▸ **Records provided**

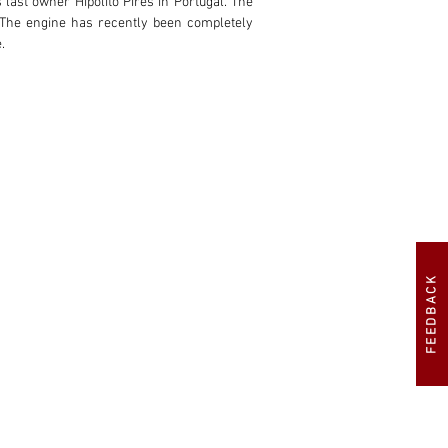
 last owner Hipólito Pires in Portugal. The 
The engine has recently been completely 
.
FEEDBACK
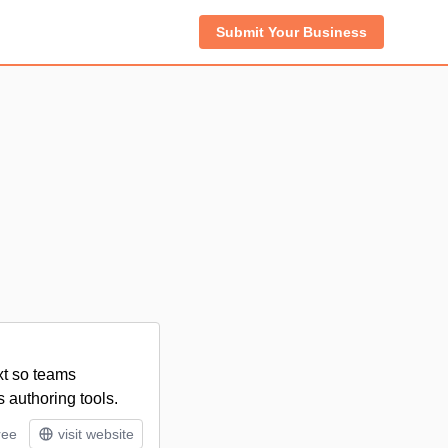
Submit Your Business
xt so teams
 authoring tools.
ree
visit website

▸ **Your goal**
All records above are to be printed exactly, minus the pictures they contain.

▸ **Response to this task**
 last owner Hipólito Pires in Portugal. The 
The engine has recently been completely 
.
FEEDBACK
Submit Your Business
xt so teams
 authoring tools.
ree
visit website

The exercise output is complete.